How Do These Changes Affect People?

If you're a first-time buyer, this is going to likely affect you the most.

This is because you probably don't have the financial resources required to invest in a mortgage with a higher interest rate. Banks may no longer see you as someone who 'qualifies' once the stress test is applied, especially if don't have any existing assets.

Even if you're not a first-time buyer, this change could still affect you of course.

The key thing here is the increase in interest rates that deem whether someone qualifies. Therefore, if you don't have a lot of money saved up, it will be hard to buy a home that is more expensive than what your currently own.

The bank might take a look at your income and savings and state you don't qualify for a mortgage, at the higher rates. If you don't have the deposit, you're going to face an even stricter mortgage process.

This is especially the case if you don't have money left over to cover the deposit even after the sale of your home.

What Can Be Done to Deal with These Changes?

Unfortunately, you can't really get around these rules. So you'll need to approach things in a practical manner.

One thing you can do is save up money. This might mean you take on less debt and live a more frugal lifestyle for an extended period of time. This can be a hard thing to do, but it can also be one of the best ways to deal with this situation.

The other option is that you find ways to increase your income. This approach can work a lot faster than saving money. But it can take up a lot more of your time too.

You might be able to increase your income by working more hours. Though there are only so many more hours you can work. You may, therefore, want to look into finding jobs that are higher paying.

This process can take time, but ultimately, it can provide the best outcome. Because at the end of everything you'll find yourself in a higher paying job and with and with a home you can afford. If you need help finding a job, think about creating a job alert, so you're notified whenever there's a new opportunity.

There's also the option of starting a business. This option is not suited to everyone. But it can be one of the fastest ways to come up with the money required for a deposit.

Of course, you also risk losing money when starting a business. This is money that could have been put forward for a deposit.

Increasing the Value of Your Existing Home

If you own your own home, you might want to think about renovating it so that you can sell it for more. This can help free up some money for the deposit.

You might also want to find someone who can help you sell it online, thereby increasing the odds you find a buyer willing to pay high prices. If you'd like to discover more about marketing your home online, you can ask a company like this one.

Seeking out Cheaper Homes

The changes mean that you're going to experience reduced buying power. Because of this, you may have to think about finding cheaper homes.
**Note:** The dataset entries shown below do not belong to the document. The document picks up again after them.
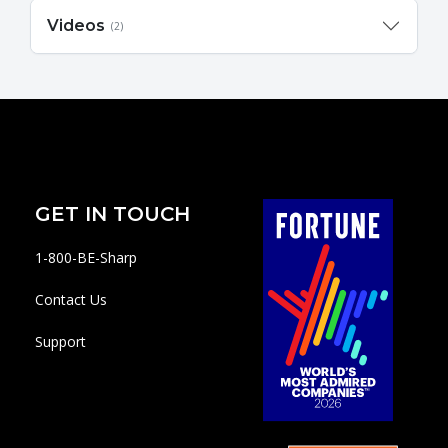
Videos
(2)
GET IN TOUCH
1-800-BE-Sharp
Contact Us
Support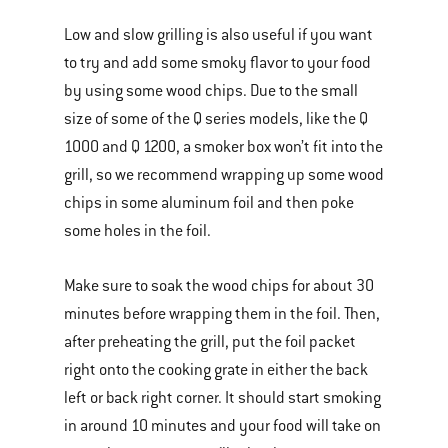
Low and slow grilling is also useful if you want
to try and add some smoky flavor to your food
by using some wood chips. Due to the small
size of some of the Q series models, like the Q
1000 and Q 1200, a smoker box won’t fit into the
grill, so we recommend wrapping up some wood
chips in some aluminum foil and then poke
some holes in the foil.
Make sure to soak the wood chips for about 30
minutes before wrapping them in the foil. Then,
after preheating the grill, put the foil packet
right onto the cooking grate in either the back
left or back right corner. It should start smoking
in around 10 minutes and your food will take on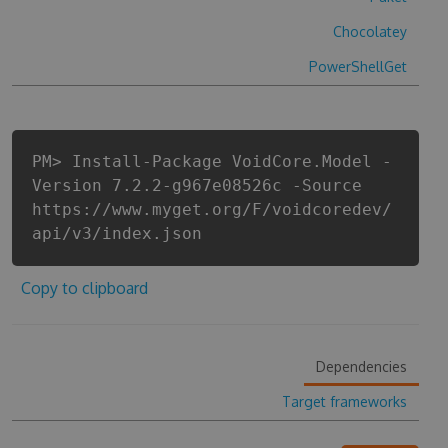
Chocolatey
PowerShellGet
PM> Install-Package VoidCore.Model -
Version 7.2.2-g967e08526c -Source
https://www.myget.org/F/voidcoredev/
api/v3/index.json
Copy to clipboard
Dependencies
Target frameworks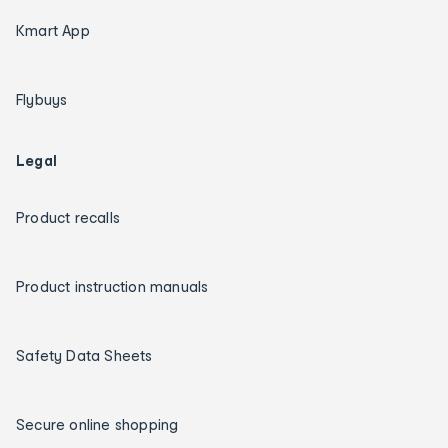
Kmart App
Flybuys
Legal
Product recalls
Product instruction manuals
Safety Data Sheets
Secure online shopping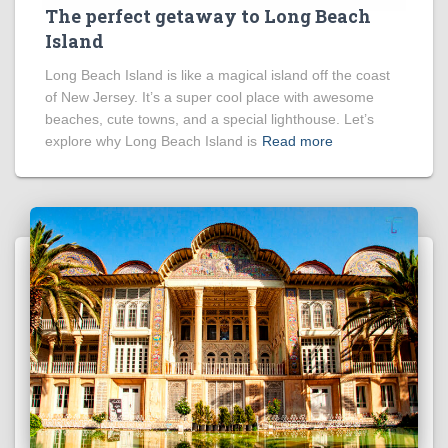
The perfect getaway to Long Beach
Island
Long Beach Island is like a magical island off the coast
of New Jersey. It’s a super cool place with awesome
beaches, cute towns, and a special lighthouse. Let’s
explore why Long Beach Island is
Read more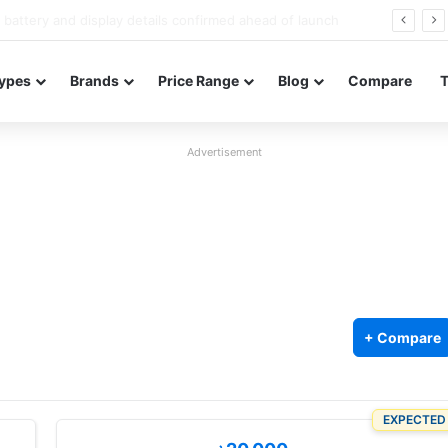
Redmi Note 17 launches in India with 8,000mAh battery, Snapdragon 4 Gen 4, and 120Hz AMOLED
ypes
Brands
Price Range
Blog
Compare
Advertisement
+ Compare
EXPECTED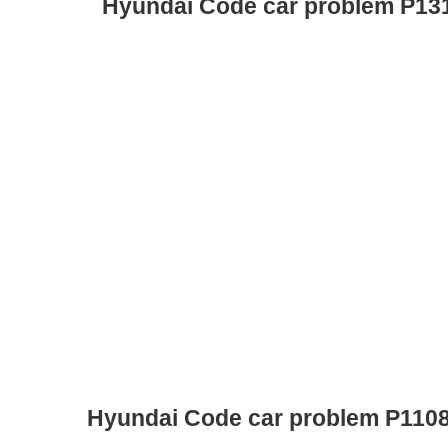
Hyundai Code car problem P13
Hyundai Code car problem P110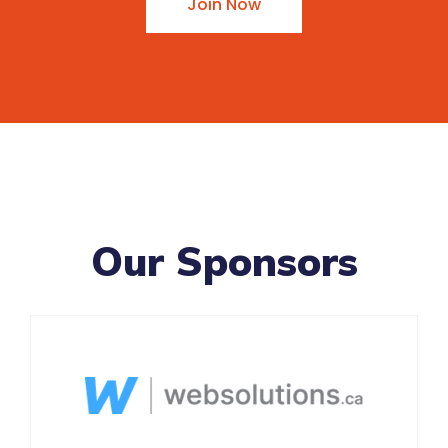
Join Now
Our Sponsors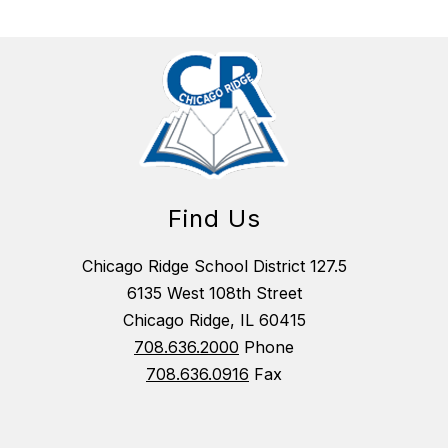
Find Us
Chicago Ridge School District 127.5
6135 West 108th Street
Chicago Ridge, IL 60415
708.636.2000
Phone
708.636.0916
Fax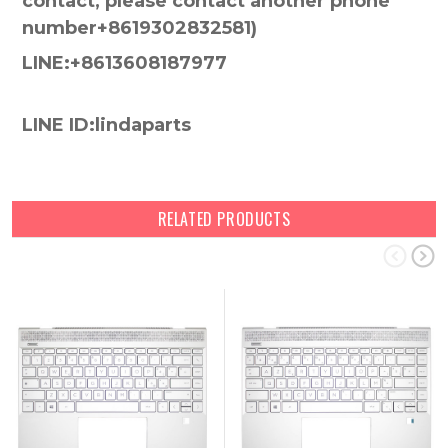
contact, please contact another phone
number+8619302832581)
LINE:+8613608187977
LINE ID:lindaparts
RELATED PRODUCTS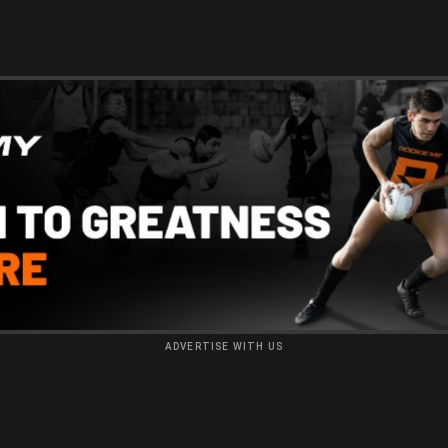
ADVERTISE WITH US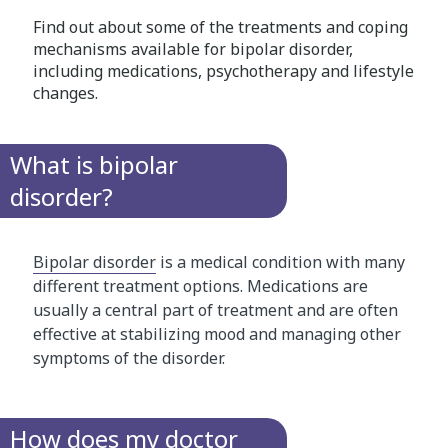
Find out about some of the treatments and coping
mechanisms available for bipolar disorder,
including medications, psychotherapy and lifestyle
changes.
What is bipolar
disorder?
Bipolar disorder
is a medical condition with many
different treatment options. Medications are
usually a central part of treatment and are often
effective at stabilizing mood and managing other
symptoms of the disorder.
How does my doctor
Such homes might include those outside of the larger cities. You may need to face a longer commute when purchasing such homes. But at the very least you will be able to become a homeowner.
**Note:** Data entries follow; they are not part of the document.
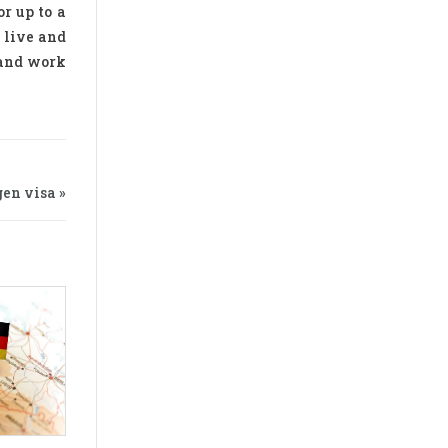
r up to a
 live and
 and work
en visa »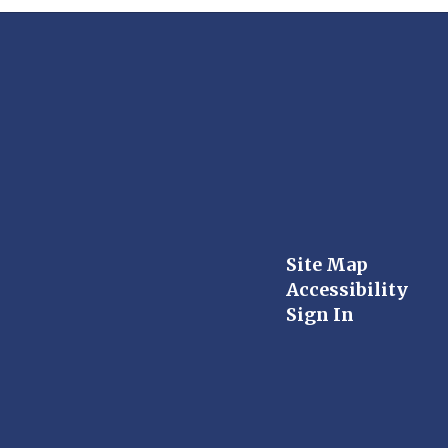
Site Map
Accessibility
Sign In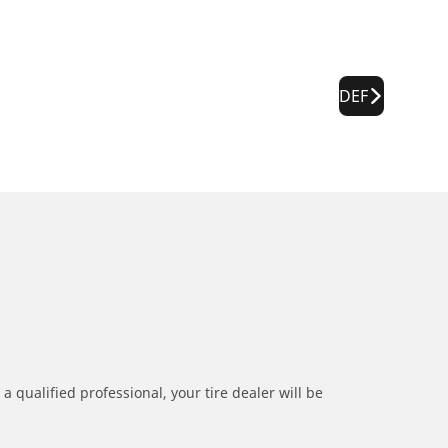
DEF
a qualified professional, your tire dealer will be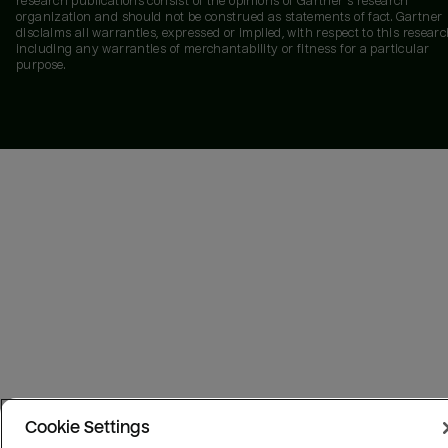
research publications consist of the opinions of Gartner's research
organization and should not be construed as statements of fact. Gartner
disclaims all warranties, expressed or implied, with respect to this researc
including any warranties of merchantability or fitness for a particular
purpose.
Cookie Settings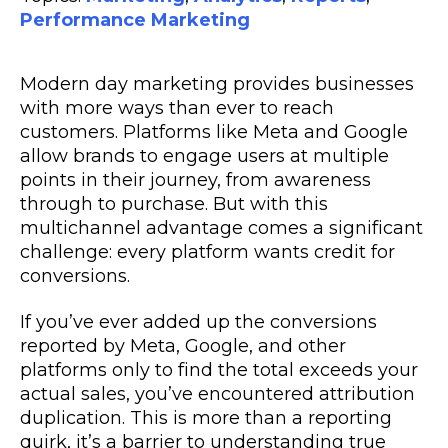
Performance Marketing
Modern day marketing provides businesses
with more ways than ever to reach
customers. Platforms like Meta and Google
allow brands to engage users at multiple
points in their journey, from awareness
through to purchase. But with this
multichannel advantage comes a significant
challenge: every platform wants credit for
conversions.
If you’ve ever added up the conversions
reported by Meta, Google, and other
platforms only to find the total exceeds your
actual sales, you’ve encountered attribution
duplication. This is more than a reporting
quirk, it’s a barrier to understanding true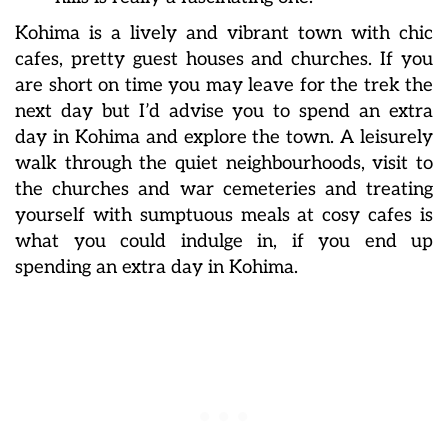
Kohima is a lively and vibrant town with chic
cafes, pretty guest houses and churches. If you
are short on time you may leave for the trek the
next day but I’d advise you to spend an extra
day in Kohima and explore the town. A leisurely
walk through the quiet neighbourhoods, visit to
the churches and war cemeteries and treating
yourself with sumptuous meals at cosy cafes is
what you could indulge in, if you end up
spending an extra day in Kohima.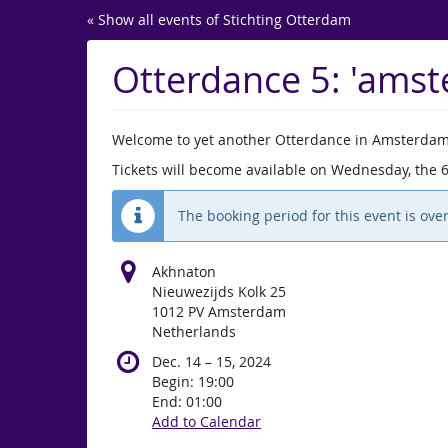
Skip to
« Show all events of Stichting Otterdam
main
content
Otterdance 5: 'ams
Welcome to yet another Otterdance in Amsterdam
Tickets will become available on Wednesday, the 
The booking period for this event is over
Akhnaton
Nieuwezijds Kolk 25
1012 PV Amsterdam
Netherlands
until
Dec. 14
–
15, 2024
Begin:
19:00
End:
01:00
Add to Calendar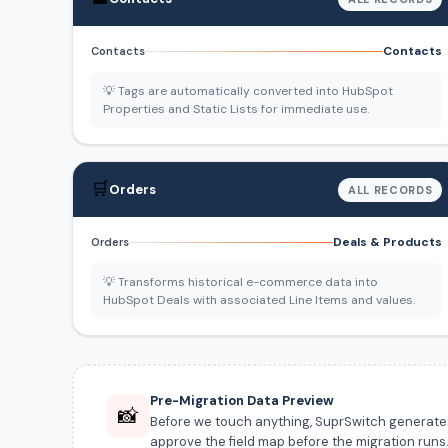
Contacts
Contacts
💡 Tags are automatically converted into HubSpot
Properties and Static Lists for immediate use.
🛒
Orders
ALL RECORDS
Deals & Products
Orders
💡 Transforms historical e-commerce data into
HubSpot Deals with associated Line Items and values.
Pre-Migration Data Preview
📸
Before we touch anything, SuprSwitch generates a
approve the field map before the migration runs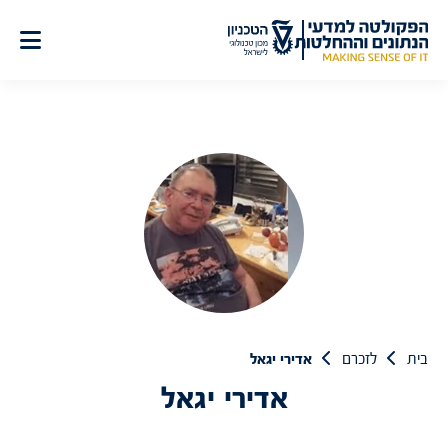
דל
לתוכ
אדירי יגאל
לזכרם
בית
אדירי יגאל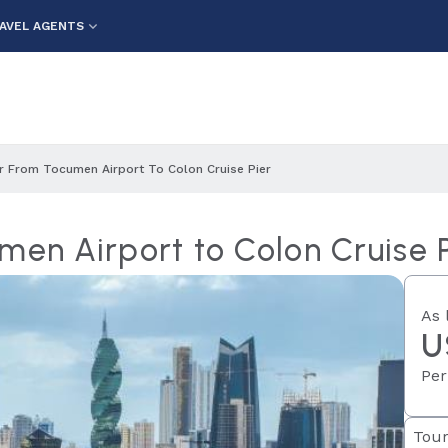
AVEL AGENTS
er From Tocumen Airport To Colon Cruise Pier
men Airport to Colon Cruise 
As 
U
Per
Tour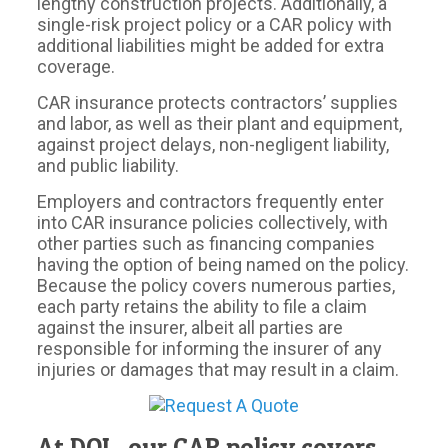
lengthy construction projects. Additionally, a
single-risk project policy or a CAR policy with
additional liabilities might be added for extra
coverage.
CAR insurance protects contractors’ supplies
and labor, as well as their plant and equipment,
against project delays, non-negligent liability,
and public liability.
Employers and contractors frequently enter
into CAR insurance policies collectively, with
other parties such as financing companies
having the option of being named on the policy.
Because the policy covers numerous parties,
each party retains the ability to file a claim
against the insurer, albeit all parties are
responsible for informing the insurer of any
injuries or damages that may result in a claim.
At DOI , our CAR policy covers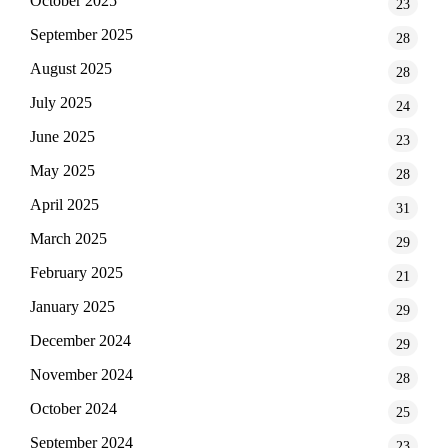
October 2025
23
September 2025
28
August 2025
28
July 2025
24
June 2025
23
May 2025
28
April 2025
31
March 2025
29
February 2025
21
January 2025
29
December 2024
29
November 2024
28
October 2024
25
September 2024
23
Do You Understand the New Mortgage Rules?

Buying a home is the dream of many people. But the new mortgage rules for people living in Canada might make things a bit tougher for people.

In this post, we've reviewed how these new mortgage rules affect people and what can be done to deal with them. You might need to seek out cheaper homes so that it's easier to convince the banks you're able to deal with the 'stress test.'

It's important to remember that whilst these rules make it harder to get a home, they don't make it impossible. It might take a bit longer to buy a home but there are things you can do to deal with the situation.

Ultimately, the best way to deal with this problem is to find a way to increase your income. Though this is a challenging thing to do, it can help take care of the problems you might face to buy a property in Canada.